**Work to complete:**
Copy every entry exactly as it reads and exclude whatever pictures appear.

**Provided records:**
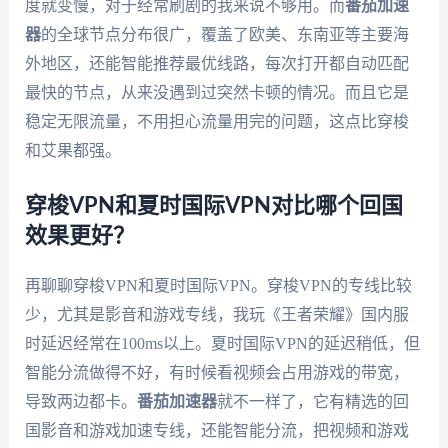
度就变慢，对于经常刷剧的我来说不够用。而
番茄加速
器
的全球节点分布很广，覆盖了欧美、东南亚等主要海
外地区，还能智能推荐最优线路，每次打开都自动匹配
最快的节点，从来没遇到过突然卡顿的情况。而且它是
稳定无限流量，不用担心流量用完的问题，这点比穿梭
和艾果都强。
穿梭VPN和夏时国际VPN对比哪个回国
效果更好？
再聊聊穿梭VPN和夏时国际VPN。穿梭VPN的专线比较
少，尤其是影音和游戏专线，我玩《王者荣耀》国内服
时延迟经常在100ms以上。夏时国际VPN的延迟稍低，但
智能分流做得不好，有时候看视频会占用游戏的带宽，
导致两边都卡。
番茄加速器
就不一样了，它有精选的回
国影音和游戏加速专线，还能智能分流，把视频和游戏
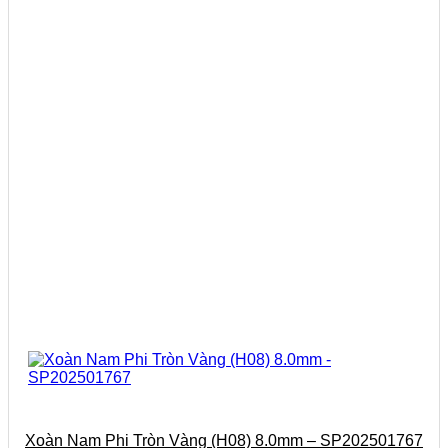
Xoàn Nam Phi Tròn Vàng (H08) 8.0mm – SP202501767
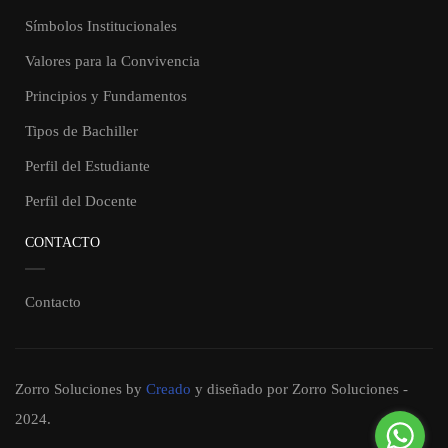
Símbolos Institucionales
Valores para la Convivencia
Principios y Fundamentos
Tipos de Bachiller
Perfil del Estudiante
Perfil del Docente
CONTACTO
Contacto
Zorro Soluciones
by
Creado
y diseñado por Zorro Soluciones -
2024.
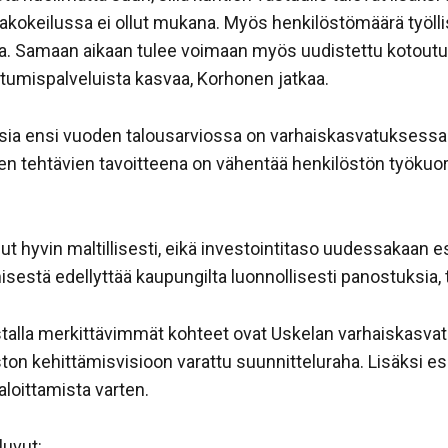
akokeilussa ei ollut mukana. Myös henkilöstömäärä työll
a. Samaan aikaan tulee voimaan myös uudistettu kotoutu
umispalveluista kasvaa, Korhonen jatkaa.
asia ensi vuoden talousarviossa on varhaiskasvatuksessa k
ien tehtävien tavoitteena on vähentää henkilöstön työkuorm
ut hyvin maltillisesti, eikä investointitaso uudessakaan e
sestä edellyttää kaupungilta luonnollisesti panostuksia,
istalla merkittävimmät kohteet ovat Uskelan varhaiskasva
ston kehittämisvisioon varattu suunnitteluraha. Lisäksi 
aloittamista varten.
luvut:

**Solution:**
度就变慢，对于经常刷剧的我来说不够用。而
番茄加速
器
的全球节点分布很广，覆盖了欧美、东南亚等主要海
外地区，还能智能推荐最优线路，每次打开都自动匹配
最快的节点，从来没遇到过突然卡顿的情况。而且它是
稳定无限流量，不用担心流量用完的问题，这点比穿梭
和艾果都强。
穿梭VPN和夏时国际VPN对比哪个回国
效果更好？
再聊聊穿梭VPN和夏时国际VPN。穿梭VPN的专线比较
少，尤其是影音和游戏专线，我玩《王者荣耀》国内服
时延迟经常在100ms以上。夏时国际VPN的延迟稍低，但
智能分流做得不好，有时候看视频会占用游戏的带宽，
导致两边都卡。
番茄加速器
就不一样了，它有精选的回
国影音和游戏加速专线，还能智能分流，把视频和游戏
Xoàn Nam Phi Tròn Vàng (H08) 8.0mm – SP202501767
Símbolos Institucionales
Valores para la Convivencia
Principios y Fundamentos
Tipos de Bachiller
Perfil del Estudiante
Perfil del Docente
CONTACTO
Contacto
Zorro Soluciones
by
Creado
y diseñado por Zorro Soluciones -
2024.
akokeilussa ei ollut mukana. Myös henkilöstömäärä työll
a. Samaan aikaan tulee voimaan myös uudistettu kotoutu
umispalveluista kasvaa, Korhonen jatkaa.
asia ensi vuoden talousarviossa on varhaiskasvatuksessa k
ien tehtävien tavoitteena on vähentää henkilöstön työkuorm
ut hyvin maltillisesti, eikä investointitaso uudessakaan e
sestä edellyttää kaupungilta luonnollisesti panostuksia,
istalla merkittävimmät kohteet ovat Uskelan varhaiskasva
ston kehittämisvisioon varattu suunnitteluraha. Lisäksi 
aloittamista varten.
luvut:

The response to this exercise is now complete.